Task to complete:
Find each line in the records below that contains the word "perusahaan", and copy it out.

Data excerpts:
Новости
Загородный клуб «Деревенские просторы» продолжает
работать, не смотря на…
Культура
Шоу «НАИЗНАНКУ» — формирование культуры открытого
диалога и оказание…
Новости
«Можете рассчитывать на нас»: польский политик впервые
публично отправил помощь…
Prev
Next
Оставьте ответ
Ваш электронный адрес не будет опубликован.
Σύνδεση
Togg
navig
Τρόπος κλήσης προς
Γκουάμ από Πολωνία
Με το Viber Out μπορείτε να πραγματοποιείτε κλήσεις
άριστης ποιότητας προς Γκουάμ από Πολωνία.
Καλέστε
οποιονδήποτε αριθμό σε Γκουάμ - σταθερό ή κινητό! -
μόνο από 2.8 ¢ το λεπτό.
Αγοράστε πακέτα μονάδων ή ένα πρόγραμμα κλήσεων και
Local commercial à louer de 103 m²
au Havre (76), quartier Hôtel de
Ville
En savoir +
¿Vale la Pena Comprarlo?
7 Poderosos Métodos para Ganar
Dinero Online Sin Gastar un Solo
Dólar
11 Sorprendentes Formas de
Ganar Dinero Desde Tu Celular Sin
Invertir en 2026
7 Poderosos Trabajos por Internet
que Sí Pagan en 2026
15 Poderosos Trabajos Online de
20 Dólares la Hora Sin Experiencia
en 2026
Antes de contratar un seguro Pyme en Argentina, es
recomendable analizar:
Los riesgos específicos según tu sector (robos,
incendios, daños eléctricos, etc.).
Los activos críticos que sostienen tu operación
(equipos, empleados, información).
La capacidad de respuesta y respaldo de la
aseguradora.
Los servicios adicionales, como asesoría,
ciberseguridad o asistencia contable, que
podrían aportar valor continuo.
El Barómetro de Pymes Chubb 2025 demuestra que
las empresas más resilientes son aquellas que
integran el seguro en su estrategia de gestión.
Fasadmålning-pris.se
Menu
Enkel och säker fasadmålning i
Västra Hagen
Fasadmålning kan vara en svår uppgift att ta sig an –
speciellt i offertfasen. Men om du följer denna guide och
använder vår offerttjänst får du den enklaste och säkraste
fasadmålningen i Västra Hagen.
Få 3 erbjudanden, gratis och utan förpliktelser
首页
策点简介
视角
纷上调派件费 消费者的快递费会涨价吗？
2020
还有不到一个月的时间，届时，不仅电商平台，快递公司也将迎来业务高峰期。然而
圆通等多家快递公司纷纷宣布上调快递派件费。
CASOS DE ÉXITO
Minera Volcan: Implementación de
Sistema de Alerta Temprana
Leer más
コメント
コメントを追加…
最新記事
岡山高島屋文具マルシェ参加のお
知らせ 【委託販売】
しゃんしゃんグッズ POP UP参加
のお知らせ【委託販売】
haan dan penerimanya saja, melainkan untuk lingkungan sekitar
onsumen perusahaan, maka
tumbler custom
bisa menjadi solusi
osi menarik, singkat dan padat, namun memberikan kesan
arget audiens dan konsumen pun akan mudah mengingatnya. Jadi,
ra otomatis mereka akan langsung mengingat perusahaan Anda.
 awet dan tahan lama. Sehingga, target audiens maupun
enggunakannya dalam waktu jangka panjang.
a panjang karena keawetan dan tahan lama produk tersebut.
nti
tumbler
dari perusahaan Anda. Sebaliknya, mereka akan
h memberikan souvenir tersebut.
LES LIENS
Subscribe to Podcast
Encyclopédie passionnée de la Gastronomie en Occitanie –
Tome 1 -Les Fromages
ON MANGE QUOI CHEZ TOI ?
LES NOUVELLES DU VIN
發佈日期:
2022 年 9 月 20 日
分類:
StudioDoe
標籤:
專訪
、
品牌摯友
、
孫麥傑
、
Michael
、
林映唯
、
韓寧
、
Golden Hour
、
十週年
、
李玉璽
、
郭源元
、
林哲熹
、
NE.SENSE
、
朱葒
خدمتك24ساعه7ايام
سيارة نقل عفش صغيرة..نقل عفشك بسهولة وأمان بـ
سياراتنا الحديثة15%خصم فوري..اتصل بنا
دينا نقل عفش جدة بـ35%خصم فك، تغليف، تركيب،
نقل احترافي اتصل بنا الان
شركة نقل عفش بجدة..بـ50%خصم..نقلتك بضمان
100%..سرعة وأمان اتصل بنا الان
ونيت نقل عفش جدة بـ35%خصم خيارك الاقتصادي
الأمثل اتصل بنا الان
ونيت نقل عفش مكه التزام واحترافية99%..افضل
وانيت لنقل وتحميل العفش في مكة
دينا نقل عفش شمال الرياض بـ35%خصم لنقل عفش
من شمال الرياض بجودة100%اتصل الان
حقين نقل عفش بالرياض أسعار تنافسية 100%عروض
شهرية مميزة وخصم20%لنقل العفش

Task output:
onsumen perusahaan, maka
ra otomatis mereka akan langsung mengingat perusahaan Anda.
dari perusahaan Anda. Sebaliknya, mereka akan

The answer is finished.